_What you need to do_
Only lines with the string "NAMORY" matter here; gather them from the material below.
════════════════════
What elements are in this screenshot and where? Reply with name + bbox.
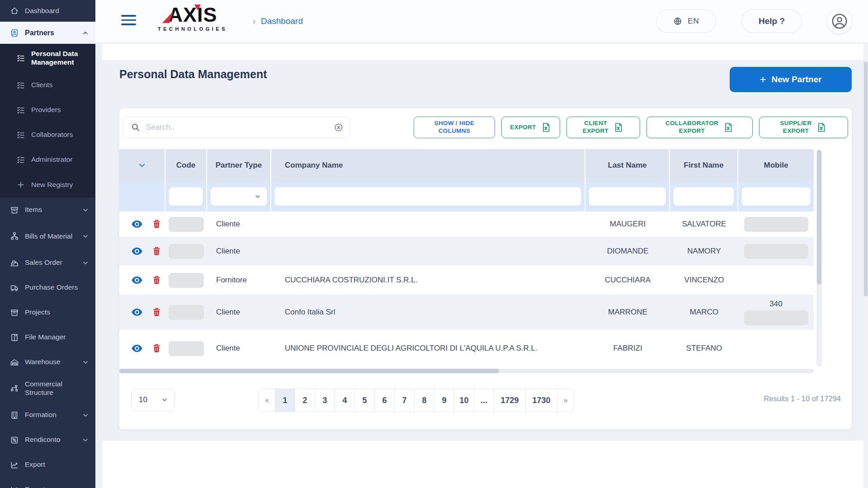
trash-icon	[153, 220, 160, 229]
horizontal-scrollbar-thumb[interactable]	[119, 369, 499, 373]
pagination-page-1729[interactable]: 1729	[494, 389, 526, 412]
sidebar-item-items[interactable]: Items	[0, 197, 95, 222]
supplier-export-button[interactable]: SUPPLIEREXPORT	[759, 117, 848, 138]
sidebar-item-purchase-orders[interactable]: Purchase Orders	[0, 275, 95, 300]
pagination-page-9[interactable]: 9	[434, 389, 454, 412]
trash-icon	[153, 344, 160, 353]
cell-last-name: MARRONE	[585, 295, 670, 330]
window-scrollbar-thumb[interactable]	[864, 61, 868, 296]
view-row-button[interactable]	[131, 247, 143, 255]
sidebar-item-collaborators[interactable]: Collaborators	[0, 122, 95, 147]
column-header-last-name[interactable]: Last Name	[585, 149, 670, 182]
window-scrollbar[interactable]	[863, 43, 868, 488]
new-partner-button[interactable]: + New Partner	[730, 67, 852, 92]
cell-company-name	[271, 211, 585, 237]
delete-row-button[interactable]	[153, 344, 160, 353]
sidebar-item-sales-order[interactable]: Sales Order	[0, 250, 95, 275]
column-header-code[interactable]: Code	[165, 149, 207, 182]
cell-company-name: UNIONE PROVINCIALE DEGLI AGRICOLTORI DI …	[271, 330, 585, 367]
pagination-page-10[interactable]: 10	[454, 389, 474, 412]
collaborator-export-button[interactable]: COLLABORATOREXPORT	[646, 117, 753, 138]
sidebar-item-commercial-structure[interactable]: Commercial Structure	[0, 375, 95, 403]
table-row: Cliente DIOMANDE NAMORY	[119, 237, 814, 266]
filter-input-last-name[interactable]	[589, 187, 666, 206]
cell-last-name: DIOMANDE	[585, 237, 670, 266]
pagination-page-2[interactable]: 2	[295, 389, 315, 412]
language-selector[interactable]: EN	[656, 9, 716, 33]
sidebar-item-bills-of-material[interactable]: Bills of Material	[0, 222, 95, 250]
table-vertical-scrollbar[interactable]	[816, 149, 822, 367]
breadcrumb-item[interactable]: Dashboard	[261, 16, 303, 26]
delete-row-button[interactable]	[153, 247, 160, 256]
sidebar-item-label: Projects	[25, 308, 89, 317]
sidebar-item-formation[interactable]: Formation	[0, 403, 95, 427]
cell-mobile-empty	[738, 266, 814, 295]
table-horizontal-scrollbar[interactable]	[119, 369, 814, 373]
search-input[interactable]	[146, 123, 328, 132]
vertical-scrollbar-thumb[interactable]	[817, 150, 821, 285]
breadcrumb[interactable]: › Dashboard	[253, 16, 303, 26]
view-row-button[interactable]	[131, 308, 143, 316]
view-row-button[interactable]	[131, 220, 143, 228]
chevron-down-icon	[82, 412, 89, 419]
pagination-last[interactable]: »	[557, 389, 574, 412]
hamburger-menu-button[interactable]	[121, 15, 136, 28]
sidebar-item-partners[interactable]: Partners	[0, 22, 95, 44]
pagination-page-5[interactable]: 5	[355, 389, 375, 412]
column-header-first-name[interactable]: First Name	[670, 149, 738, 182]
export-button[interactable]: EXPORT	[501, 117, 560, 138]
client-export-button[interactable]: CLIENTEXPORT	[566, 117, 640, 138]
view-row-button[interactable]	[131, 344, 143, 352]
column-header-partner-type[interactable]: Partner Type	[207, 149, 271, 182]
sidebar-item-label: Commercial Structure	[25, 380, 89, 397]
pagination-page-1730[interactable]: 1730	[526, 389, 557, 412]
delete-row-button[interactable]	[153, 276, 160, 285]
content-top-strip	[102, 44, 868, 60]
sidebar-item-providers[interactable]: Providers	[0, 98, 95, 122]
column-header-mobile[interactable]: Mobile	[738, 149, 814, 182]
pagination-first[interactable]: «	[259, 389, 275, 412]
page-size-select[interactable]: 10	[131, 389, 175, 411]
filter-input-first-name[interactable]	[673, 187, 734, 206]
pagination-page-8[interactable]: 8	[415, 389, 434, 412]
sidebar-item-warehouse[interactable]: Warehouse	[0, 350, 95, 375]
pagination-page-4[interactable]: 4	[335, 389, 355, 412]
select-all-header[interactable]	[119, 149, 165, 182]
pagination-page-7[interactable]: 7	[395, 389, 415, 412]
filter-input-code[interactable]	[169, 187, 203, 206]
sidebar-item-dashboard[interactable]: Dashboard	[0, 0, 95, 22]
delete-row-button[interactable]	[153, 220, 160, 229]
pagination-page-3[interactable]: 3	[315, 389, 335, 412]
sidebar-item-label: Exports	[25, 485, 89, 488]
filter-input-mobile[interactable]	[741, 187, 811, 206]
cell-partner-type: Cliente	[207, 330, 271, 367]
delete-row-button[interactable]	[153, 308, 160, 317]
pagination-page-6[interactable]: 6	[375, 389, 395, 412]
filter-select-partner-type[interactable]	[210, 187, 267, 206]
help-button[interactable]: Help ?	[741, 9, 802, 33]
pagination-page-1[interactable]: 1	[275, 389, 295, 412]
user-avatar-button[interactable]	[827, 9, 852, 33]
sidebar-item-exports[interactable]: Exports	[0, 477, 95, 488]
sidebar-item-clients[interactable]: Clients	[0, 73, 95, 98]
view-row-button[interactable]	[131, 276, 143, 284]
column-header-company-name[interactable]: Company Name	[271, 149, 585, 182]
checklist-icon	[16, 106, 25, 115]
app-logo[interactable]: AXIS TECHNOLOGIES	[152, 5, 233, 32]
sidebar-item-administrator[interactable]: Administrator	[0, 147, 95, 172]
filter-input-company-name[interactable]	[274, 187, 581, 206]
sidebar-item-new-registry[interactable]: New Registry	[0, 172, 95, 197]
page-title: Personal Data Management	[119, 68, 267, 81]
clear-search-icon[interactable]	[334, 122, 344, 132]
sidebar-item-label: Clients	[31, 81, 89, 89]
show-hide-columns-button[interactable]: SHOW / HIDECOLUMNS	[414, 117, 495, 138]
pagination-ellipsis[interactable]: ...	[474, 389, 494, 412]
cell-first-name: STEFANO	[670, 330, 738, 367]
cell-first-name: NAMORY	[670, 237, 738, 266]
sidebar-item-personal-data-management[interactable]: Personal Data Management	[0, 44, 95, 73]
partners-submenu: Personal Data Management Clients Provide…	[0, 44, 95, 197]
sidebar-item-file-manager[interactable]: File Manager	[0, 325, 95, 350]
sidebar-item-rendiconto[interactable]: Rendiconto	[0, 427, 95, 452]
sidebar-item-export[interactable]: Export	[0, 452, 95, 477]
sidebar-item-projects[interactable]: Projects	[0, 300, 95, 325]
════════════════════
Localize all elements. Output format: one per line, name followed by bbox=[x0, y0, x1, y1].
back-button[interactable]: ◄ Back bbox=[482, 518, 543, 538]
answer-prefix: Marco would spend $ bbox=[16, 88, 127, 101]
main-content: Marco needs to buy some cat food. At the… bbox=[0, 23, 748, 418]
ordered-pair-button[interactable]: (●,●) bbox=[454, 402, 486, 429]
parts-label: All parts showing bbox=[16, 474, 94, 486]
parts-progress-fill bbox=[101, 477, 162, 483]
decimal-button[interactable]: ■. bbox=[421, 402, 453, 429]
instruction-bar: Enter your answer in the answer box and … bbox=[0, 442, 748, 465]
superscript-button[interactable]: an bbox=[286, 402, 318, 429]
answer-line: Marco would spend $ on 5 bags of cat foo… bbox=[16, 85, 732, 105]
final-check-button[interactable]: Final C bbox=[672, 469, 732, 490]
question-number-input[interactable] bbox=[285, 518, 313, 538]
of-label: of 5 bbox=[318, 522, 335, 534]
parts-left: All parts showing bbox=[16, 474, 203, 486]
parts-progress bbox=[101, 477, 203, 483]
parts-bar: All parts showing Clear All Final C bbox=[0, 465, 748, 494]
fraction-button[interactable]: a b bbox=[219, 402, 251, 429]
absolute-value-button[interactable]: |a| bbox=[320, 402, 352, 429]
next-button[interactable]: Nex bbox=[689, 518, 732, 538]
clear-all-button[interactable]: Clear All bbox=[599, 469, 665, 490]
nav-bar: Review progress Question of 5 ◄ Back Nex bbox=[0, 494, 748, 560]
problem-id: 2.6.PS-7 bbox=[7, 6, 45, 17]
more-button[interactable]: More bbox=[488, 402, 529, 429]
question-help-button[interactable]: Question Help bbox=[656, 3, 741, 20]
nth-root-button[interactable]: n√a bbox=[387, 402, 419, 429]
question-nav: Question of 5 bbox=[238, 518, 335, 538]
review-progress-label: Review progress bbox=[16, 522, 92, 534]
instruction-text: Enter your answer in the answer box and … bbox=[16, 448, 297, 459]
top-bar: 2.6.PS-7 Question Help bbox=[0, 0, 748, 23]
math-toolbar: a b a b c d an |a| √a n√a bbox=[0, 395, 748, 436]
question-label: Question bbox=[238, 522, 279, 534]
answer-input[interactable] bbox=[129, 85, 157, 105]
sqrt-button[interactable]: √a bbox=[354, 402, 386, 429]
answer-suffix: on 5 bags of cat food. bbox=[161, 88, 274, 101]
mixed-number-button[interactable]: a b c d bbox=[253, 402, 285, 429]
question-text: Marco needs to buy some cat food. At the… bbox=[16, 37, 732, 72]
════════════════════
_Your solution_
table-row: Cliente DIOMANDE NAMORY	[119, 237, 814, 266]
cell-first-name: NAMORY	[670, 237, 738, 266]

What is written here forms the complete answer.